Y esos padres, tras enfrentarse a esos gestos y miradas lacerantes una y otra vez, cuando lo único que intentan es tener una vida normal y poder hacer lo que hace cualquier familia, para, sobre todo, que sus otros hijos disfruten de una infancia feliz y no echen de menos nada de lo que disfrutan sus amigos o compañeros de colegio, regresaran a sus hogares en muchas ocasiones reprimiendo las lágrimas para que ellos no se den cuenta.

Así que, por mucho que ahora esté de moda (temporal, todo dura poco en estos tiempos) hablar de “inclusión” y la gente se solidarice, sinceramente o no, con los discapacitados y sus familias, al final, los padres están solos, muy solos.

Tenía que decirlo porque llevo desde el día dos de febrero con esa sensación más agria que dulce.
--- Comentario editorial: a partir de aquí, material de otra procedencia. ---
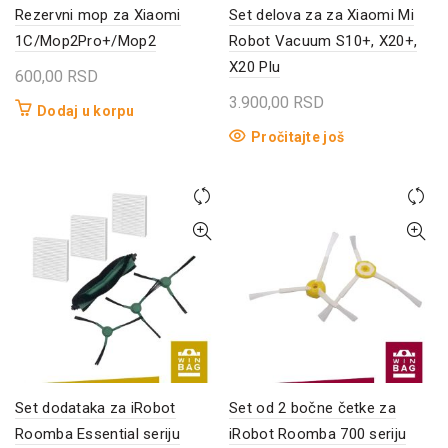
Rezervni mop za Xiaomi
Set delova za za Xiaomi Mi
1C/Mop2Pro+/Mop2
Robot Vacuum S10+, X20+,
X20 Plu
600,00
RSD
3.900,00
RSD
Dodaj u korpu
Pročitajte još
Set dodataka za iRobot
Set od 2 bočne četke za
Roomba Essential seriju
iRobot Roomba 700 seriju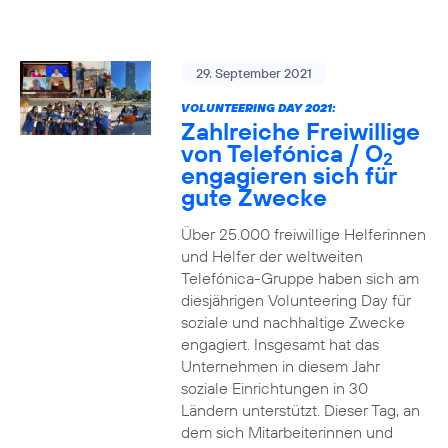
29. September 2021
VOLUNTEERING DAY 2021:
Zahlreiche Freiwillige
von Telefónica / O
2
engagieren sich für
gute Zwecke
Über 25.000 freiwillige Helferinnen
und Helfer der weltweiten
Telefónica-Gruppe haben sich am
diesjährigen Volunteering Day für
soziale und nachhaltige Zwecke
engagiert. Insgesamt hat das
Unternehmen in diesem Jahr
soziale Einrichtungen in 30
Ländern unterstützt. Dieser Tag, an
dem sich Mitarbeiterinnen und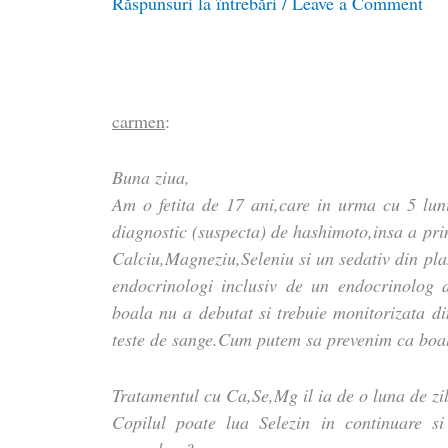
Răspunsuri la întrebări
/
Leave a Comment
carmen
:
Buna ziua,
Am o fetita de 17 ani,care in urma cu 5 lun
diagnostic (suspecta) de hashimoto,insa a pri
Calciu,Magneziu,Seleniu si un sedativ din pla
endocrinologi inclusiv de un endocrinolog 
boala nu a debutat si trebuie monitorizata di
teste de sange.Cum putem sa prevenim ca boal
Tratamentul cu Ca,Se,Mg il ia de o luna de zil
Copilul poate lua Selezin in continuare s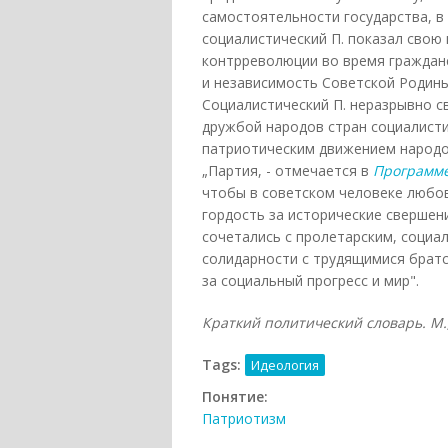
самостоятельности государства, в
социалистический П. показал свою
контрреволюции во время гражданс
и независимость Советской Родины
Социалистический П. неразрывно с
дружбой народов стран социалист
патриотическим движением народо
„Партия, - отмечается в
Программ
чтобы в советском человеке любовь
гордость за исторические свершен
сочетались с пролетарским, социа
солидарности с трудящимися братс
за социальный прогресс и мир".
Краткий политический словарь. М., 
Tags:
Идеология
Понятие:
Патриотизм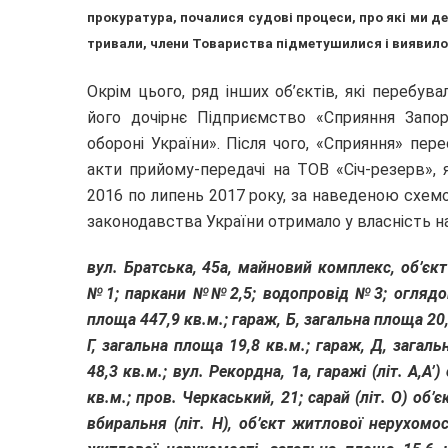
прокуратура, почалися судові процеси, про які ми д
тривали, члени Товариства підметушилися і виявилося
Окрім цього, ряд інших об’єктів, які перебув
його дочірнє Підприємство «Сприяння Запорі
обороні України». Після чого, «Сприяння» пе
акти прийому-передачі на ТОВ «Січ-резерв»,
2016 по липень 2017 року, за наведеною схем
законодавства України отримало у власність н
вул. Братська, 45а, майновий комплекс, об’єкт 
№1; паркани №№2,5; водопровід №3; оглядова
площа 447,9 кв.м.; гараж, Б, загальна площа 20,
Г, загальна площа 19,8 кв.м.; гараж, Д, загал
48,3 кв.м.; вул. Рекордна, 1а, гаражі (літ. А,А
кв.м.; пров. Черкаський, 21; сарай (літ. О) об’
вбиральня (літ. Н), об’єкт житлової нерухомост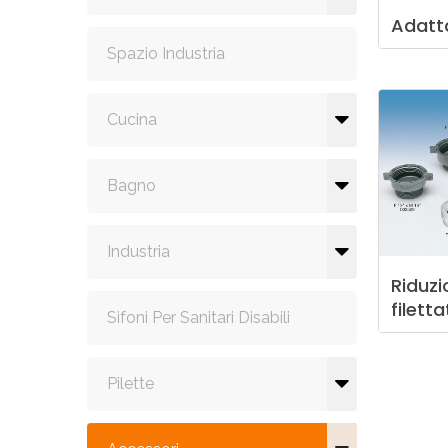
Adatt
Spazio Industria
Cucina
Bagno
Industria
Riduzi
filetta
Sifoni Per Sanitari Disabili
Pilette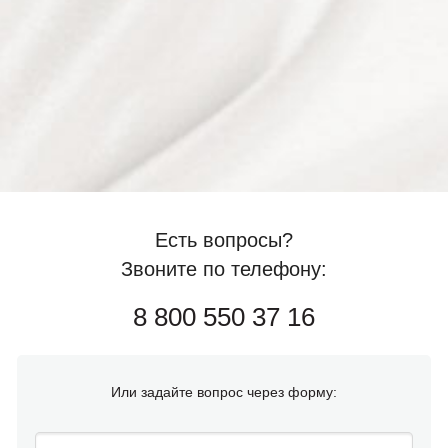
Есть вопросы?
Звоните по телефону:
8 800 550 37 16
Или задайте вопрос через форму: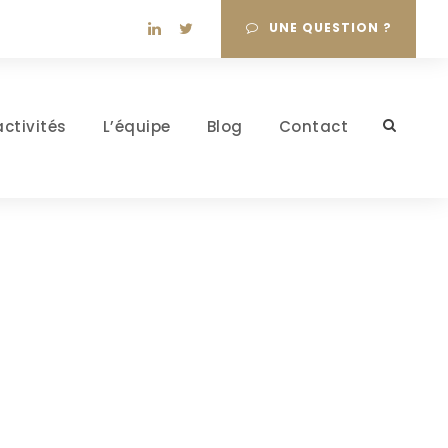
UNE QUESTION ?
activités
L’équipe
Blog
Contact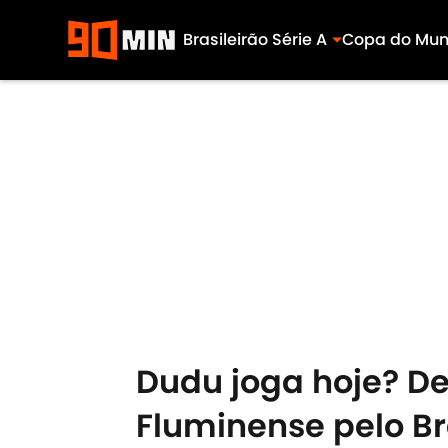
Brasileirão Série A
Copa do Mu
Skip to main content
Dudu joga hoje? De
Fluminense pelo Br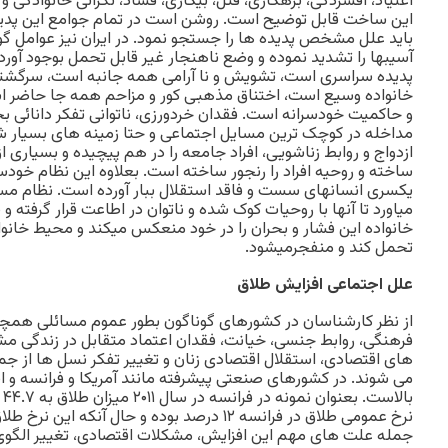
اعتياد، افسردگی، بزهکاری، قتل، بيکاری، فساد، نگرانی خانوادگی 
اين ساخت قابل توضيح است. روشن است در تمام جوامع اين پديده
بايد علل مشخص پديده ها را جستجو نمود. در ايران نيز عوامل گون
آسيبها را تشديد نموده و وضع ناهنجار غير قابل تحمل بوجود آور
پديده سراسری است، تشويش و نا آرامی همه جانبه است، سرگشت
خانواده وسيع است، اختناق مذهبی کور و مزاحم همه جا حاضر ا
و حاکميت خودسرانه است. فقدان خردورزی، ناتوانی تفکر دانائی
مداخله در کوچک ترين مسايل اجتماعی و حتا زمينه های بسيا
ازدواج و روابط زناشويی، افراد جامعه را در هم پيچيده و بسياری از
ساخته و روحيه افراد را رنجور ساخته است. بعلاوه اين نظام خودس
يکسری انسانهای سست و فاقد استقلال ببار آورده است. نظام مس
مياورد تا آنها با روحيات کوک شده و ناتوان در اطاعت قرار گرفته 
خانواده اين فشار و بحران را در خود منعکس ميکند و محيط خانوا
تحمل کند و منفجرميشود.
علل اجتماعی افزايش طلاق
از نظر کارشناسان در کشورهای گوناگون بطور عموم مسائلی همچ
فرهنگی، روابط جنسی، خيانت، فقدان اعتماد متقابل در زندگی م
های اقتصادی، استقلال اقتصادی زنان و تغيير تفکر نسل ها از 
می شوند. در کشورهای صنعتی پيشرفته مانند آمريکا و فرانسه و 
با
جمله علت های مهم اين افزايش، مشکلات اقتصادی، تغيير الگو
Disculpe el que, por azar, lea estas líneas, si me he alargado demasiado, y, sobre todo, si he molestado a alguien, pues no era mi propósito.

Desahogos como este que me he permitido supongo que son lo que ahora se dice “políticamente incorrectos”, pero sinceramente creo, aunque puedo equivocarme, deberían ser necesarios en esta sociedad donde todo da igual, en que el relativismo moral lo invade todo, en que cada uno de nosotros vivimos en nuestros pequeños cubículos sin dejar que nada penetre las confortables cortezas de seguridad y bienestar que creamos a nuestro alrededor y rehuimos la visión de todo lo que puede alterar nuestro pequeño mundo. Nunca antes la sociedad ha sido tan insensible y, al mismo tiempo, tan hipócrita.

Y lo que me da derecho a escribir estas líneas es que he padecido cientos, miles de veces esas miradas, porque ese niño del que hablaba… es mi hijo.